● **Exercise directions**
Print, exactly as written, the line in the entries below that contains "Theme [button] (718, 35)" and every line after it up to and including the last. Omit pictures.

◆ ◆ ◆ ◆

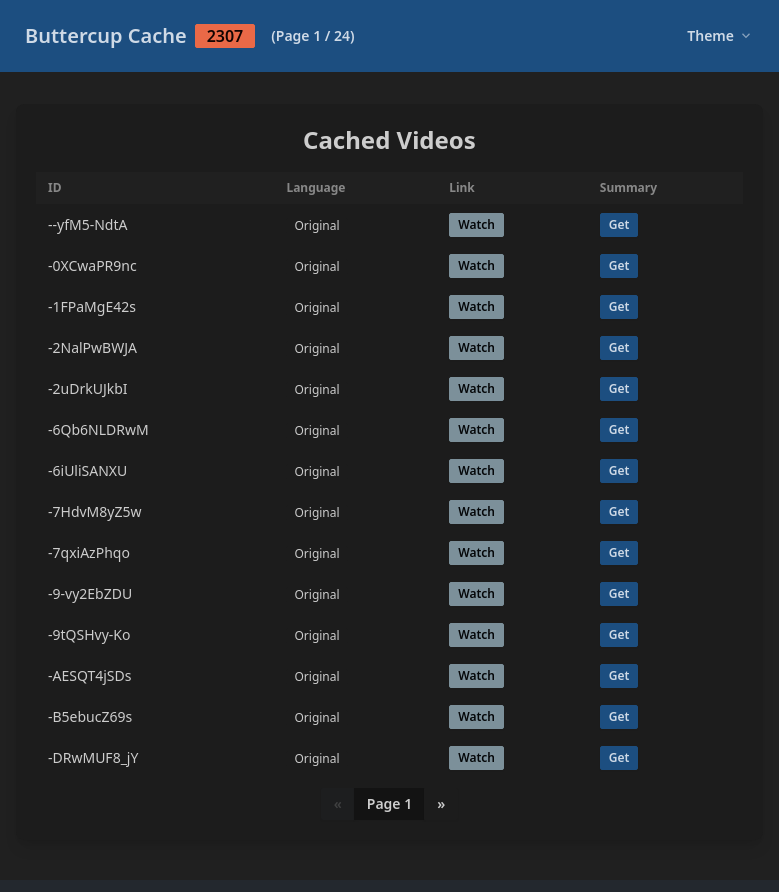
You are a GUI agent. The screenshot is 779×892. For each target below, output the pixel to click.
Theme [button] (718, 35)
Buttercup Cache (190, 35)
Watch (476, 224)
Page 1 (389, 803)
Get (619, 224)
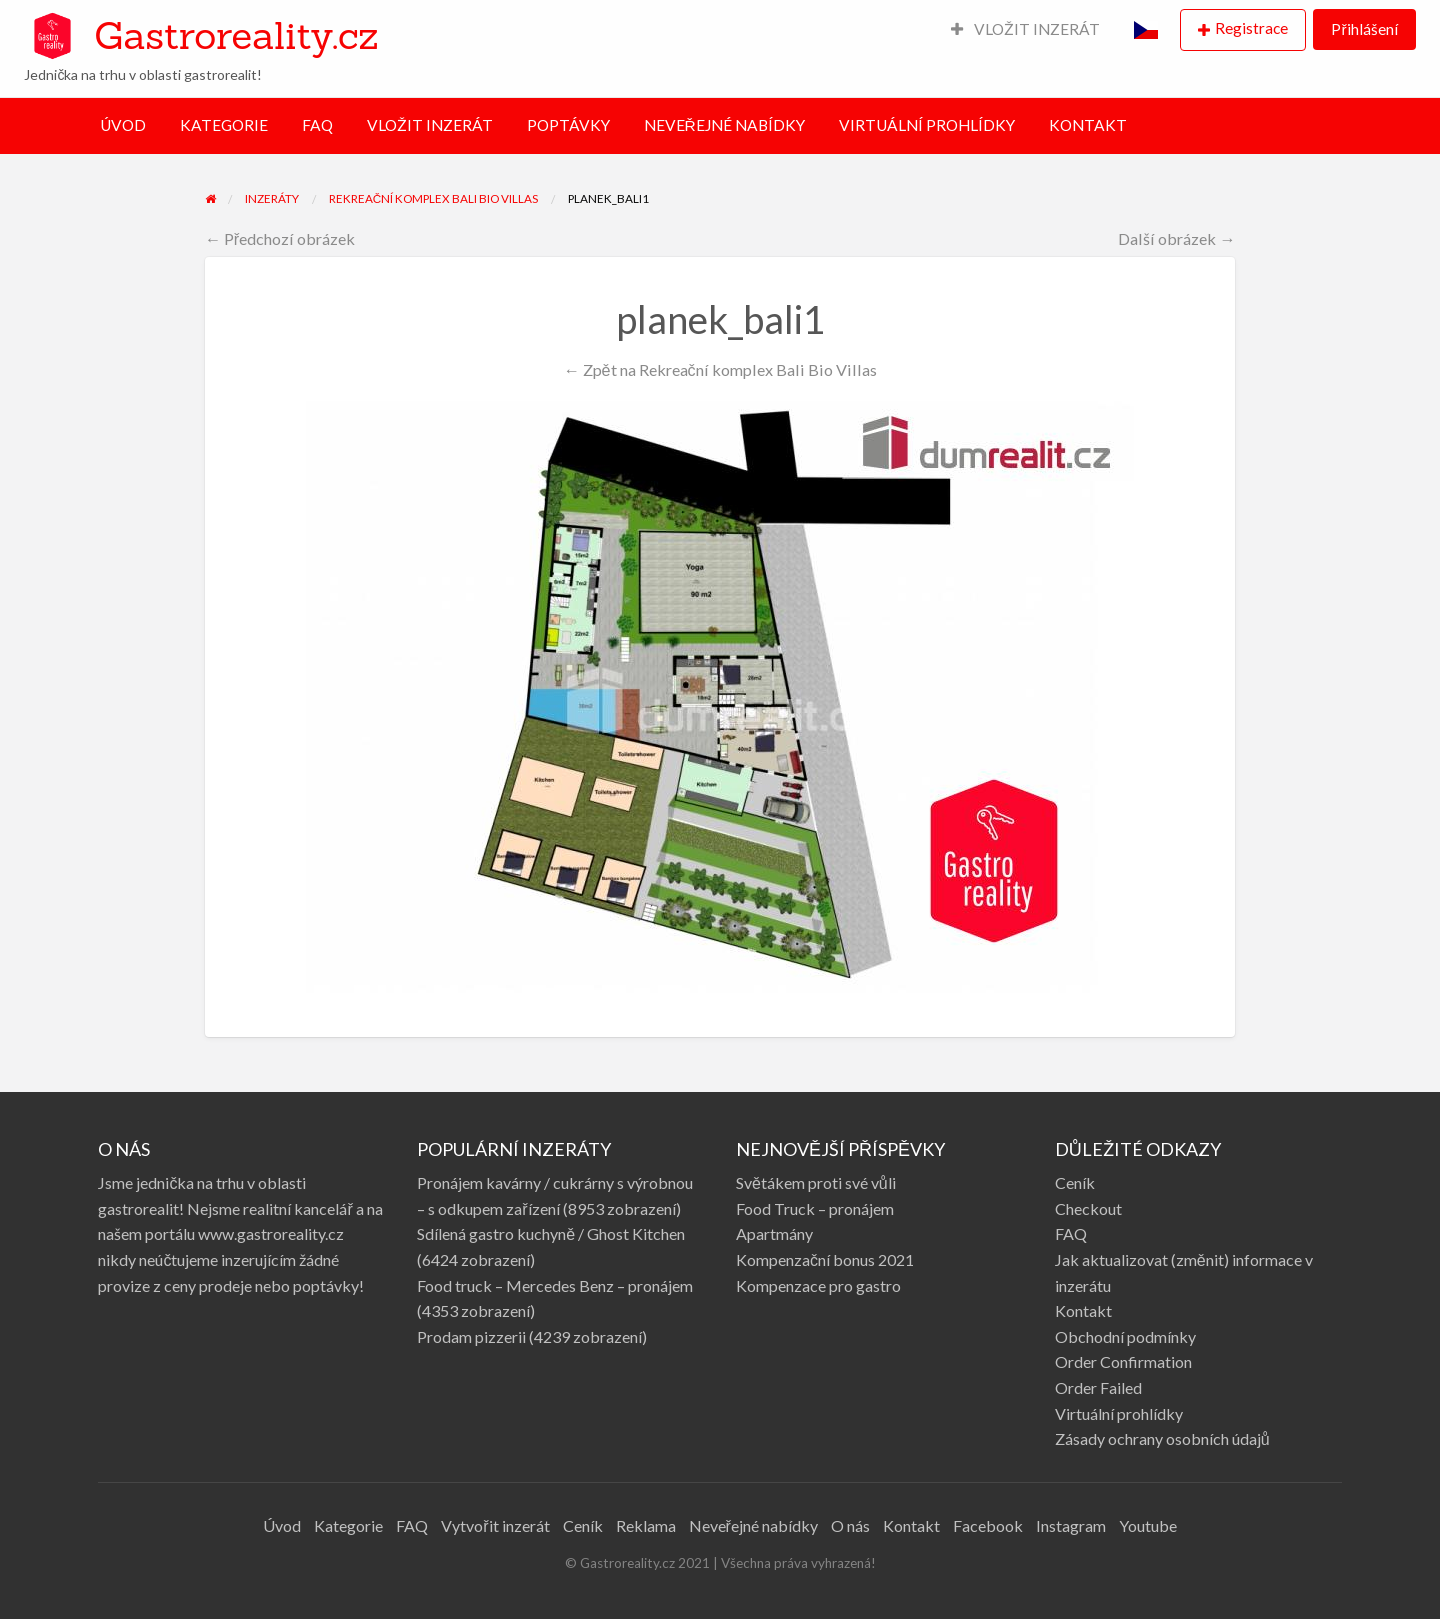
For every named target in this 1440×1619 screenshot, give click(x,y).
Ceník (1075, 1182)
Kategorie (348, 1525)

◆ ◆ ◆ ◆

● **Response**
Theme [button] (718, 35)
Buttercup Cache (190, 35)
Watch (476, 224)
Page 1 (389, 803)
Get (619, 224)
For every named target in this 1440×1619 screenshot, give click(x,y).
Ceník (1075, 1182)
Kategorie (348, 1525)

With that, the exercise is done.